移動体育館
出典: フリー百科事典『ウィキペディア(Wikipedia)』 (2022/06/12 06:40 UTC 版)
プロレスの野外興行は雨が降ると、プロモーターが雨天決行もしくは雨天中止を選択しざるを得ない。当時は交通費節約のため前者を選択するのが大半で、後者の場合は順延日がサーキットの日程にマッチングしないことも少なくなかった。 国際プロレスは、交通費などの経費節約のため、移動体育館の導入を決定した。考案者は北海道出身の名物レフェリーであった阿部脩で、本体はサーカスのテントを模したもので、4時間で設営完了するというものであったが、実際はレッカー車を使用して2時間で設営できた。当時野外会場で問題となっていた入場券を持たない観客が観戦することを防止することにも役立った。移動体育館導入に伴い、国際プロレスは設営のためのレッカー車を導入した。観客席は当時の屋外会場の主流であったゴザ敷ではなく、長椅子を用意し、野外会場における観戦環境の改善にも役立った。移動体育館が行われる大会は、当時は3時間稼働可能な発電機や蓄電池の価格が高額で、電気代を節約するため14時から16時試合開始で行われることが多かった。日本プロレスも移動体育館の導入を検討していたが、日本テレビにより却下されている。 移動体育館の初使用は1970年8月6日に開催された「'70ビッグ・サマー・シリーズ」小樽大会であった。このシリーズの北海道サーキットでも多く使用され、同時に、「'70ビッグ・サマー・シリーズ」は、日本人選手用の専用バス、外国人選手用のマイクロバス、リング輸送用トラック、移動体育館設営用のレッカー車、サンダー杉山とグレート草津の自家用車の6台を連ねての巡業だった。

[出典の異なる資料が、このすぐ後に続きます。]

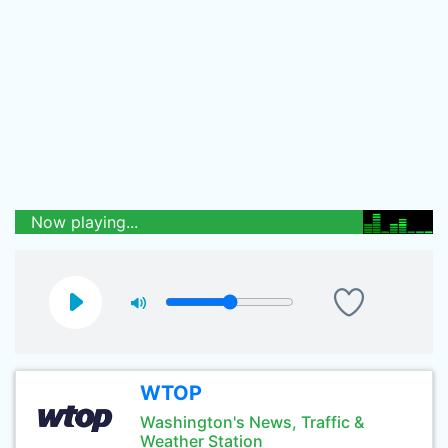
Now playing...
WTOP
Washington's News, Traffic &
Weather Station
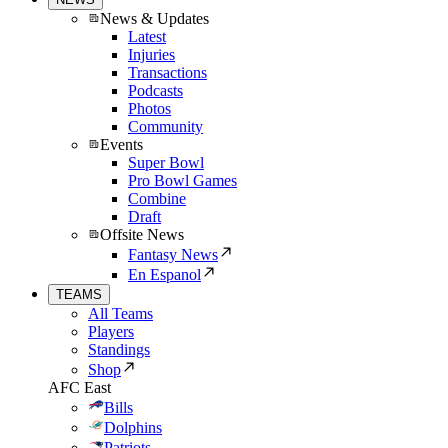
News & Updates
Latest
Injuries
Transactions
Podcasts
Photos
Community
Events
Super Bowl
Pro Bowl Games
Combine
Draft
Offsite News
Fantasy News
En Espanol
TEAMS
All Teams
Players
Standings
Shop
AFC East
Bills
Dolphins
Patriots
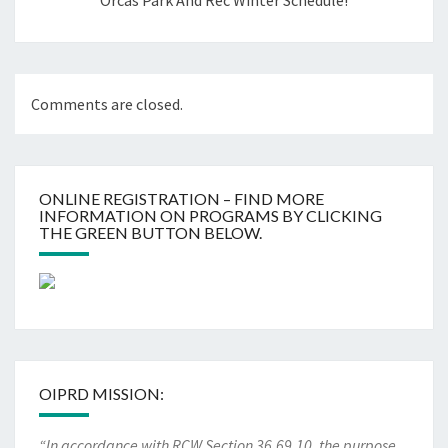
Orcas Park And Rec Winter Schedule!
Comments are closed.
ONLINE REGISTRATION – FIND MORE
INFORMATION ON PROGRAMS BY CLICKING
THE GREEN BUTTON BELOW.
OIPRD MISSION:
“In accordance with RCW Section 36.69.10, the purpose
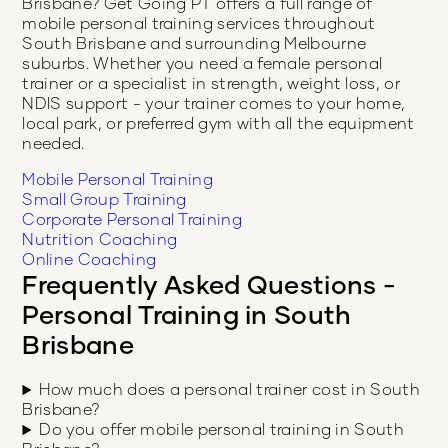
Brisbane
? Get Going PT offers a full range of
mobile personal training services throughout
South Brisbane
and surrounding Melbourne
suburbs. Whether you need a female personal
trainer or a specialist in strength, weight loss, or
NDIS support - your trainer comes to your home,
local park, or preferred gym with all the equipment
needed.
Mobile Personal Training
Small Group Training
Corporate Personal Training
Nutrition Coaching
Online Coaching
Frequently Asked Questions -
Personal Training in
South
Brisbane
How much does a personal trainer cost in South
Brisbane?
Do you offer mobile personal training in South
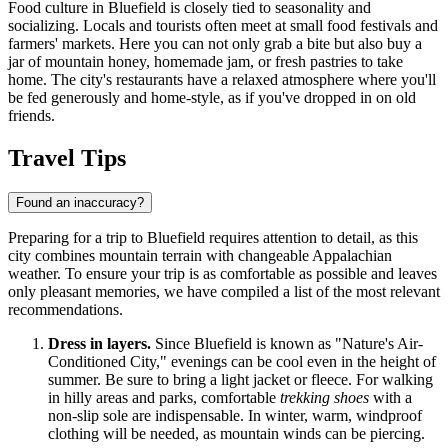
Food culture in Bluefield is closely tied to seasonality and
socializing. Locals and tourists often meet at small food festivals and
farmers' markets. Here you can not only grab a bite but also buy a
jar of mountain honey, homemade jam, or fresh pastries to take
home. The city's restaurants have a relaxed atmosphere where you'll
be fed generously and home-style, as if you've dropped in on old
friends.
Travel Tips
Found an inaccuracy?
Preparing for a trip to Bluefield requires attention to detail, as this
city combines mountain terrain with changeable Appalachian
weather. To ensure your trip is as comfortable as possible and leaves
only pleasant memories, we have compiled a list of the most relevant
recommendations.
Dress in layers.
Since Bluefield is known as "Nature's Air-
Conditioned City," evenings can be cool even in the height of
summer. Be sure to bring a light jacket or fleece. For walking
in hilly areas and parks, comfortable
trekking shoes
with a
non-slip sole are indispensable. In winter, warm, windproof
clothing will be needed, as mountain winds can be piercing.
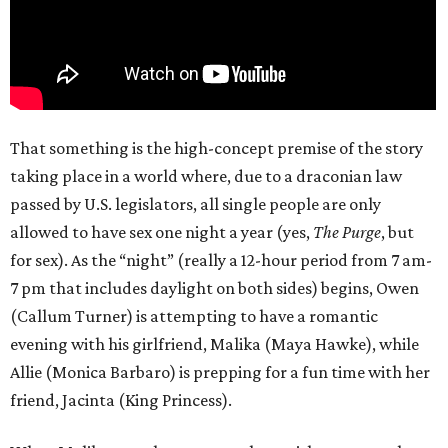
That something is the high-concept premise of the story
taking place in a world where, due to a draconian law
passed by U.S. legislators, all single people are only
allowed to have sex one night a year (yes,
The Purge
, but
for sex). As the “night” (really a 12-hour period from 7 am-
7 pm that includes daylight on both sides) begins, Owen
(Callum Turner) is attempting to have a romantic
evening with his girlfriend, Malika (Maya Hawke), while
Allie (Monica Barbaro) is prepping for a fun time with her
friend, Jacinta (King Princess).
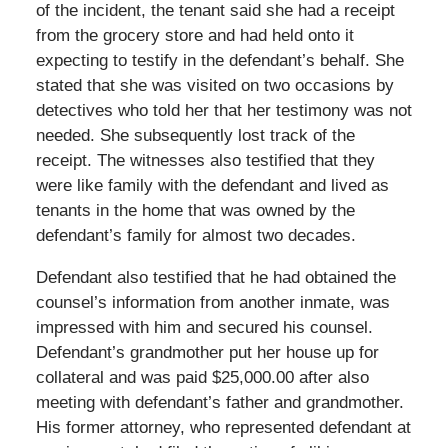
of the incident, the tenant said she had a receipt
from the grocery store and had held onto it
expecting to testify in the defendant’s behalf. She
stated that she was visited on two occasions by
detectives who told her that her testimony was not
needed. She subsequently lost track of the
receipt. The witnesses also testified that they
were like family with the defendant and lived as
tenants in the home that was owned by the
defendant’s family for almost two decades.
Defendant also testified that he had obtained the
counsel’s information from another inmate, was
impressed with him and secured his counsel.
Defendant’s grandmother put her house up for
collateral and was paid $25,000.00 after also
meeting with defendant’s father and grandmother.
His former attorney, who represented defendant at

「第3回IWAワールド・シリーズ」と「第4回IWAワールド・シリーズ」では使用頻度が多かった。一方で、通気性がなく、テント内が高温多湿であったことが災いし、マイティ井上は「農家のビニールハウスの中で試合をやるようなものだった」と語っている他、門馬忠雄は「眼鏡が曇って試合が見れなかった」と語っている。 「'77ビッグ・チャレンジ・シリーズ」の頃になると、移動体育館の使用は北海道限定となり、移動体育館自体も札幌郊外の倉庫に保管されるようになり、その後保管場所を道場にほど近い埼玉県与野市(現:さいたま市中央区)に保管場所を移し、最末期は関東地方限定で使用していた。 雨天時に威力を発揮した移動体育館であったが、長年の使用による悪臭による選手からのクレームや、気象予報の正確性の向上、「'78ビッグ・サマー・シリーズ」では雨天中止の際の予備日が翌日であったことなどから、1978年に移動体育館は廃棄され、その役目を終えた。